|
|
|
|
|
by mschoebel
3752 days ago
|
|
Thanks for the answer. I suggest not to use AWS if you know that you'll need a server 24/7. Old-school hosters which offer dedicated servers are much cheaper for that use-case. There are several offers here in Europe where you can get an i7-6700, 64gb RAM and 1tb SSD for less than €60/month. AWS would cost you at least 3-4x as much. You'll lose the flexibility of AWS, but save a ton of cash. |
|
Isn't there more to the analysis than just comparing cpu before we can conclude it will save a lot of money?
It looks like their servers[1] use ~150TB source data that's already hosted on AWS disks. The source x.gz archives of the Common Crawl on AWS S3 are then imported to a Elasticsearch disks that are hosted on AWS.
To pull ~150TB of data using network speeds of 30 megabytes/sec[2] would take 60 days to transfer from AWS to another USA datacenter like Rackspace.

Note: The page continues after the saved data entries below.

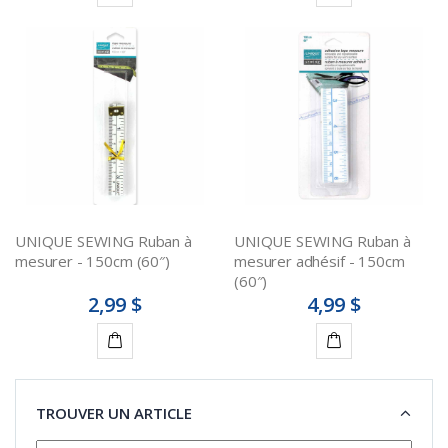
Ajouter
Ajouter
au
au
panier
panier
UNIQUE SEWING Ruban à
UNIQUE SEWING Ruban à
mesurer - 150cm (60″)
mesurer adhésif - 150cm
(60″)
2,99 $
4,99 $
Ajouter
Ajouter
au
au
TROUVER UN ARTICLE
panier
panier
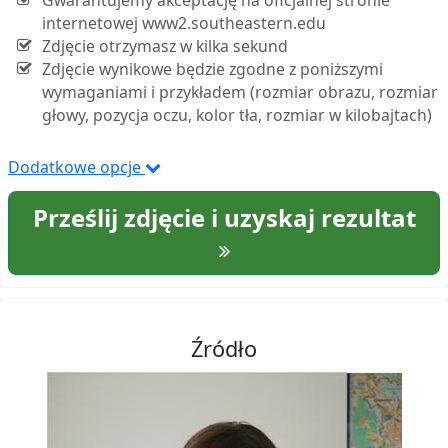
Gwarantujemy akceptację na oficjalnej stronie
internetowej www2.southeastern.edu
Zdjęcie otrzymasz w kilka sekund
Zdjęcie wynikowe będzie zgodne z poniższymi
wymaganiami i przykładem (rozmiar obrazu, rozmiar
głowy, pozycja oczu, kolor tła, rozmiar w kilobajtach)
Dodatkowe opcje
Prześlij zdjęcie i uzyskaj rezultat
Źródło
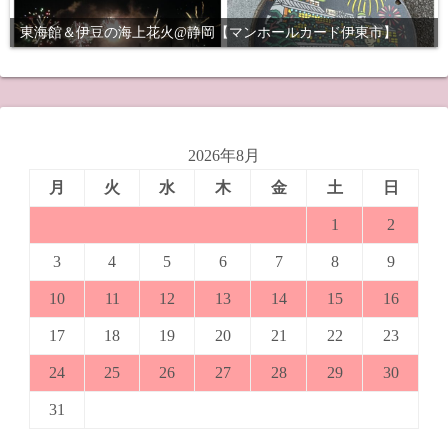
東海館＆伊豆の海上花火@静岡【マンホールカード伊東市】
2026年8月
月
火
水
木
金
土
日
1
2
3
4
5
6
7
8
9
10
11
12
13
14
15
16
17
18
19
20
21
22
23
24
25
26
27
28
29
30
31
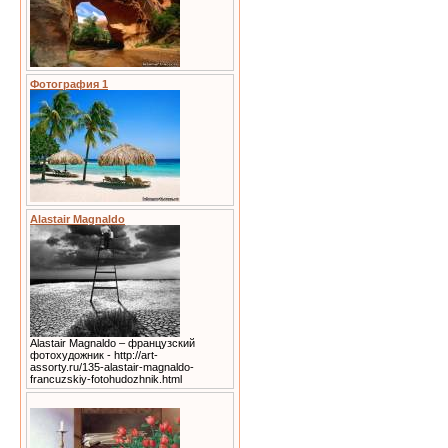
Фотография 1
Alastair Magnaldo
Alastair Magnaldo – французский
фотохудожник - http://art-
assorty.ru/135-alastair-magnaldo-
francuzskiy-fotohudozhnik.html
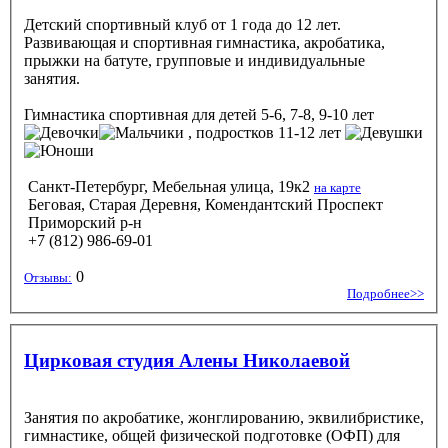
Детский спортивный клуб от 1 года до 12 лет.
Развивающая и спортивная гимнастика, акробатика,
прыжки на батуте, групповые и индивидуальные
занятия.
Гимнастика спортивная
для детей 5-6, 7-8, 9-10 лет
, подростков 11-12 лет
Санкт-Петербург, Мебельная улица, 19к2
на карте
Беговая, Старая Деревня, Комендантский Проспект
Приморский р-н
+7 (812) 986-69-01
0
Отзывы:
Подробнее>>
Цирковая студия Алены Николаевой
Занятия по акробатике, жонглированию, эквилибристике,
гимнастике, общей физической подготовке (ОФП) для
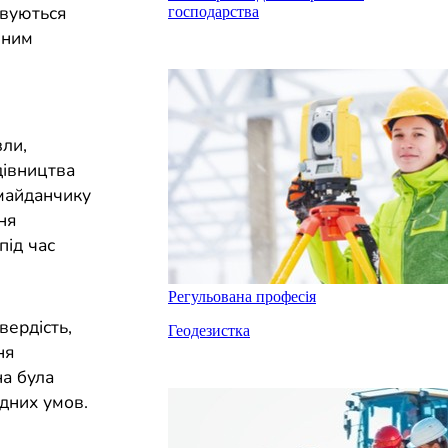
овуються
господарства
нним
зли,
дівництва
 майданчику
ня
під час
Регульована професія
вердість,
Геодезистка
ня
на була
дних умов.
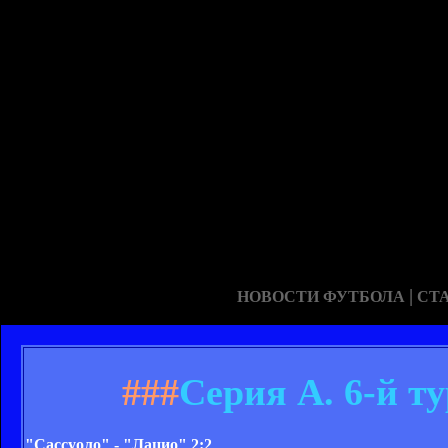
|
НОВОСТИ ФУТБОЛА
СТ
###
Серия А. 6-й ту
"Сассуоло" - "Лацио" 2:2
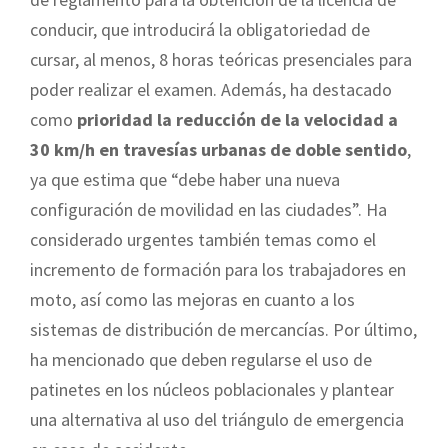
conducir, que introducirá la obligatoriedad de
cursar, al menos, 8 horas teóricas presenciales para
poder realizar el examen. Además, ha destacado
como
prioridad la reducción de la velocidad a
30 km/h en travesías urbanas de doble sentido
,
ya que estima que “debe haber una nueva
configuración de movilidad en las ciudades”. Ha
considerado urgentes también temas como el
incremento de formación para los trabajadores en
moto, así como las mejoras en cuanto a los
sistemas de distribución de mercancías. Por último,
ha mencionado que deben regularse el uso de
patinetes en los núcleos poblacionales y plantear
una alternativa al uso del triángulo de emergencia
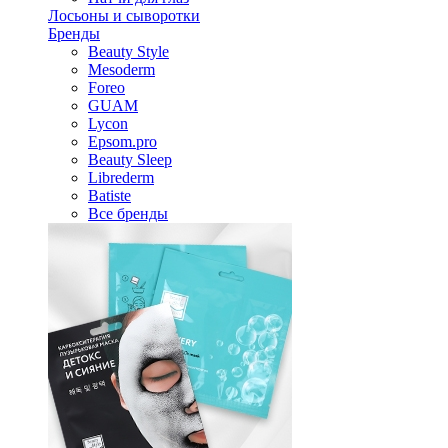
Лосьоны и сыворотки
Бренды
Beauty Style
Mesoderm
Foreo
GUAM
Lycon
Epsom.pro
Beauty Sleep
Librederm
Batiste
Все бренды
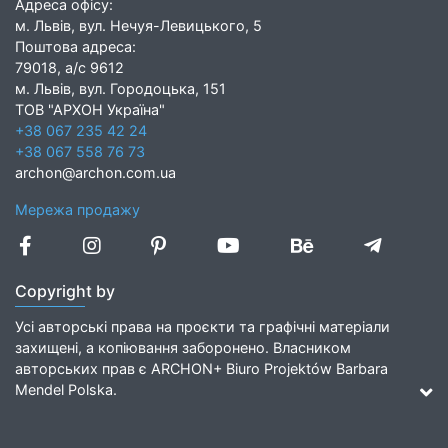
Адреса офісу:
м. Львів, вул. Нечуя-Левицького, 5
Поштова адреса:
79018, а/с 9612
м. Львів, вул. Городоцька, 151
ТОВ "АРХОН Україна"
+38 067 235 42 24
+38 067 558 76 73
archon@archon.com.ua
Мережа продажу
Copyright by
Усі авторські права на проєкти та графічні матеріали
захищені, а копіювання заборонено. Власником
авторських прав є ARCHON+ Biuro Projektów Barbara
Mendel Polska.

(Copying data from AWS to AWS isn't instantaneous either but it won't take ~60 days. At 60 days, the next crawl archive would have been released before you finished importing the previous one!)
Questions would be:
1) What are current 2016 network speeds between cloud providers?
2) What's the cost of ~150TB of network bandwidth?
3) From those datapoints, can we derive a rough rule-of-thumb where a certain amount of data exceeds the current capabilities (speed or economics) of the internet backbone available to projects like Common Search?
[1]https://about.commonsearch.org/developer/operations
[2]http://www.networkworld.com/article/2187021/cloud-computing/...